Startups may be able to get access to more capital via “venture exchanges” promoted by the U.S. Securities and Exchange Commission.

SEC Chair Mary Jo White told reporters outside the Practising Law Institute’s “SEC Speaks” conference that the agency is considering whether to promote the creation of such exchanges, to help smaller companies get listed and actively traded, according to a Reuters story.

“It is something we have been encouraging for some time,” White told Reuters and other media outlets. “There have been venture exchanges approved by the SEC before. What we are looking at is how do we improve … the liquidity for the securities of small companies.”

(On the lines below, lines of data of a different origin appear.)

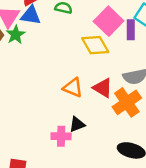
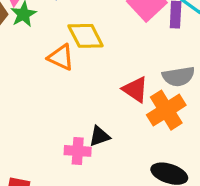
yellow diamond: (95, 45) -> (86, 36), moved
orange triangle: (73, 88) -> (61, 57), moved

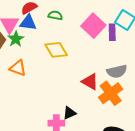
orange triangle: (61, 57) -> (18, 68), moved

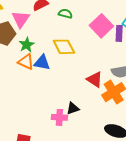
blue triangle: (28, 23) -> (42, 63), moved
green star: (16, 39) -> (27, 45), moved

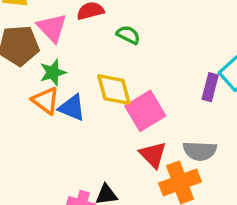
pink triangle: (21, 19) -> (52, 28), turned -30
pink square: (101, 26) -> (145, 111), moved

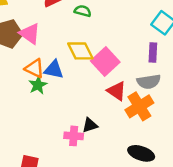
pink triangle: (52, 28) -> (30, 34), moved
green star: (53, 72) -> (38, 85), moved
purple rectangle: (210, 87) -> (153, 52), moved

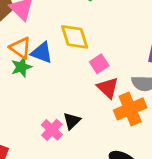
pink square: (105, 61) -> (99, 64), moved, size x0.6
black triangle: (90, 125) -> (72, 121), turned -35
pink cross: (74, 136) -> (52, 130), turned 30

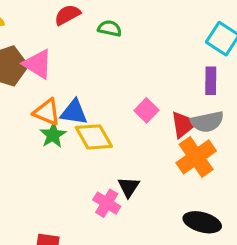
yellow diamond: (75, 37) -> (94, 137), moved
red triangle: (108, 88) -> (184, 125), moved, turned 50

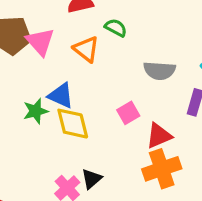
orange triangle: (47, 112) -> (86, 49), moved
gray semicircle: (207, 122) -> (159, 71), moved

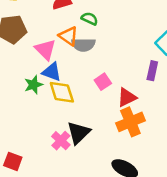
pink triangle: (40, 42) -> (45, 50), moved
gray semicircle: (159, 71) -> (83, 45), moved
black triangle: (92, 179) -> (79, 133), size x1.5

Current public listing standards are often too costly and rigorous for small companies, critics contend, and for those that do list, their stock is often less liquid, Reuters wrote.

As such, SEC Republican Commissioner Daniel Gallagher has been seeking the creation of venture exchanges as well as promoting other ways for the agency to help startup companies. The JOBS Act, passed in 2012, eased certain burdens on small companies trying to raise capital and go public, but critics contend the law fell short.

According to Reuters, U.S.-based venture exchanges have not been that successful, compared with some in Canada, including TMX Group’s exchange. TMX has 80 U.S. companies among its 2,200 listings, chief executive Lou Eccleston recently told Reuters. TMX may one day launch a similar exchange in the United States, Eccleston reportedly said.

The TSX Venture Exchange from TMX focuses on micro and small cap companies that do not satisfy the listing criteria for the Toronto Stock Exchange. TSX is described as a “public venture equity market.”

Before the SEC actually gives the green light for any venture exchange, the agency should first scrutinize why earlier efforts failed, SEC Democratic Commissioner Luis Aguilar told Reuters. “I know Congress is interested in this issue,” Commissioner Gallagher said.